2. Per la cassazione di tale sentenza ricorre il C. con due motivi. Resiste il Comune di Roma con controricorso. Il ricorrente ha altresì depositato memoria ex art. 378 c.p.c..
Diritto
MOTIVI DELLA DECISIONE
1. Con il primo motivo si lamenta insufficiente motivazione su fatto controverso e decisivo in merito al provvedimento di ritiro dell’arma in dotazione del ricorrente (art. 360 c.p.c., n. 5). Si deduce che, non essendo stato specificamente motivato tale atto, ne doveva derivare il riconoscimento del diritto del ricorrente alla restituzione dell’arma, tanto più una volta concluso il procedimento disciplinare con l’irrogazione della sanzione. Si sostiene che la Corte di appello aveva omesso di motivare in ordine al D.M. 4 marzo 1987, n. 145, che detta il regolamento concernente l’armamento degli appartenenti la polizia municipale ai quali è conferita la qualità di agenti di pubblica sicurezza; questo prevede che competente a disporre il ritiro dell’arma è, oltre al prefetto, il sindaco. Nella specie, non essendovi un provvedimento sindacale motivato, l’atto adottato dal dirigente costituiva una sanzione disciplinare atipica e, come tale, illegittima.

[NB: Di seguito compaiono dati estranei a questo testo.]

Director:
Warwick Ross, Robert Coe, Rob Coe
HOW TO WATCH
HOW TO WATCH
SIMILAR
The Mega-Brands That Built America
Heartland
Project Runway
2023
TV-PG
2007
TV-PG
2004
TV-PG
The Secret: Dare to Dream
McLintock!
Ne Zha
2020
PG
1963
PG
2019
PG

2. Il motivo è inammissibile in quanto difetta di specificità rispetto al decisum. La sentenza impugnata si fonda sul rilievo che il possesso della pistola d’ordinanza non rientra nella dotazione degli appartenenti al polizia municipale e tanto è stato ritenuto sulla scorta dell’interpretazione delle fonti normative primarie che regolano il rapporto de quo. La censura di cui al primo motivo non investe l’interpretazione che la Corte di appello ha dato di tali fonti primarie (legali o contrattuali). La censura di vizio di motivazione non è conferente rispetto all’interpretazione di norme di legge, restando così assorbita ogni doglianza concernente il difetto di esame di fonti secondarie.

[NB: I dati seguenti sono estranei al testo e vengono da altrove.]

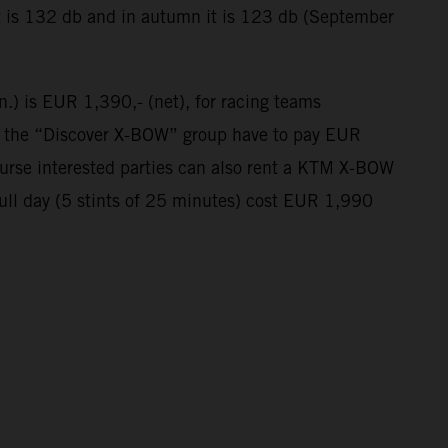
t is 132 db and in autumn it is 123 db (September
n.) is EUR 1,390,- (net), for racing teams
in the “Discover X-BOW” group have to pay EUR
course interested parties can also rent a KTM X-BOW
full day (5 stints of 25 minutes) cost EUR 1,990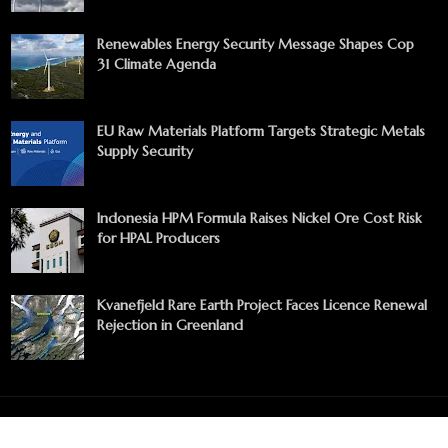
Renewables Energy Security Message Shapes Cop
31 Climate Agenda
EU Raw Materials Platform Targets Strategic Metals
Supply Security
Indonesia HPM Formula Raises Nickel Ore Cost Risk
for HPAL Producers
Kvanefjeld Rare Earth Project Faces Licence Renewal
Rejection in Greenland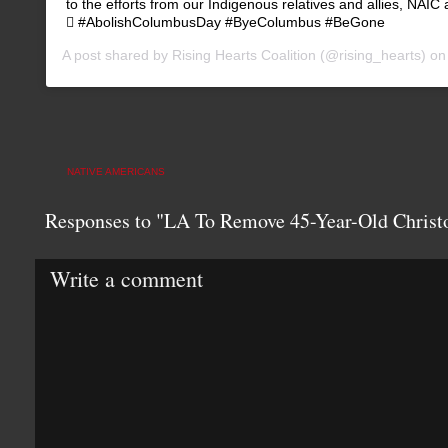
to the efforts from our Indigenous relatives and allies, NAIC
🖤 #AbolishColumbusDay #ByeColumbus #BeGone
A post shared by
Rising Hearts Coalition
(@rising_hearts) o
NATIVE AMERICANS
Responses to "LA To Remove 45-Year-Old Christ
Write a comment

3. Con il secondo motivo ci si duole di violazione e falsa applicazione dell’art. 437 c.p.c. per avere la Corte di appello sancito l’inammissibilità di altri profili doglianza, in quanto formulati tardivamente solo in sede di gravame. Ci si duole dell’erronea valutazione di tardività con specifico riferimento all’allegazione del D.M. 4 marzo 1987, n. 145.
4. Anche tale motivo è inammissibile. A prescindere dal carattere assorbente che riveste il rigetto del primo motivo anche con riferimento alla rilevanza del secondo, deve osservarsi che la formulazione del ricorso viola i principi di specificità, indicazione e allegazione di cui all’art. 366 c.p.c.. Non è stato riportato neppure in parte il contenuto dell’atto introduttivo del ricorso e dell’atto di appello onde comprendere la portata delle allegazioni originarie e delle questioni devolute in sede di gravame.

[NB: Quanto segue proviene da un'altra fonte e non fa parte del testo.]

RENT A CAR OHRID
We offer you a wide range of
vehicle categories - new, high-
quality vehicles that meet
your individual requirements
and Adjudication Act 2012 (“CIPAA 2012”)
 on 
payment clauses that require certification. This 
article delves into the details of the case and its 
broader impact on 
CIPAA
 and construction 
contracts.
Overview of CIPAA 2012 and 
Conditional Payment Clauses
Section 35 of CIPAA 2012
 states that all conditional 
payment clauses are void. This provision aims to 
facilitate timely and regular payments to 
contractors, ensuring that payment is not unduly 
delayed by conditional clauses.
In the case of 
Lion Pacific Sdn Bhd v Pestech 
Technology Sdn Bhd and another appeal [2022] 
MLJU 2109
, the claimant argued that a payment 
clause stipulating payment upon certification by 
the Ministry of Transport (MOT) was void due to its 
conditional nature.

5. Occorre conclusivamente ribadire che, una volta ritenuto che la pistola di ordinanza non costituisce dotazione degli appartenenti al Corpo della Polizia Municipale e che la sua detenzione a parte di alcuni appartenenti al Corpo dipende da valutazioni discrezionali dell’Amministrazione, non è in radice configurabile alcuna violazione di diritti concernenti la posizione organizzativa o lavorativa del singolo agente tanto in caso di mancato conferimento, quanto in caso di ritiro dell’arma.
6. Il ricorso va dunque rigettato, con condanna del ricorrente al pagamento delle spese del giudizio di legittimità, liquidate come dispositivo.
PQM
La Corte rigetta il ricorso e condanna il ricorrente al pagamento delle spese del presente giudizio, che liquida in Euro 2500,00 per compensi professionali e in Euro 200,00 per esborsi, oltre 15% per spese generali e accessori di legge.
Così deciso in Roma, nella Camera di Consiglio, il 23 novembre 2016.